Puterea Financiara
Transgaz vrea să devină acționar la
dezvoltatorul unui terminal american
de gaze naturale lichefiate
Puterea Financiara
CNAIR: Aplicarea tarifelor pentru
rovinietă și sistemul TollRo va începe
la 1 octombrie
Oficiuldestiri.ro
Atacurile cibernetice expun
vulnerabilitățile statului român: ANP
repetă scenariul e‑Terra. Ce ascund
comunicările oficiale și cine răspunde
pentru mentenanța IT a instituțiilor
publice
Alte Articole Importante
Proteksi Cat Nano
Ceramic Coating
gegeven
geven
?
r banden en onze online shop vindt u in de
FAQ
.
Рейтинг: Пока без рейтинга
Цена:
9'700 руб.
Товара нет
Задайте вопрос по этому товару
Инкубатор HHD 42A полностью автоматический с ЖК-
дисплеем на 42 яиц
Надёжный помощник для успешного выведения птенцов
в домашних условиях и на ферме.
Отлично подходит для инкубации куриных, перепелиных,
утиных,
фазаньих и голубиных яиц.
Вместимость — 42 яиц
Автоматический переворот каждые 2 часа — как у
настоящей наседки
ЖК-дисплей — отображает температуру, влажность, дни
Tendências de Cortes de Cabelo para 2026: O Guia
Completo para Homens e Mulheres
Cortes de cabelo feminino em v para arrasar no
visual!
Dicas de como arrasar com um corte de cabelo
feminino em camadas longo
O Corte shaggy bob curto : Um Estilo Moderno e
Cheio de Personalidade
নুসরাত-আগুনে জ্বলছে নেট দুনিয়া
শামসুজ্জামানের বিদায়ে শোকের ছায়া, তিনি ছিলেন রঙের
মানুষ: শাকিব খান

What the exercise asks →
For each line of the entries that contains the word "pentru", make a copy.

Solution to the problem →
CNAIR: Aplicarea tarifelor pentru
pentru mentenanța IT a instituțiilor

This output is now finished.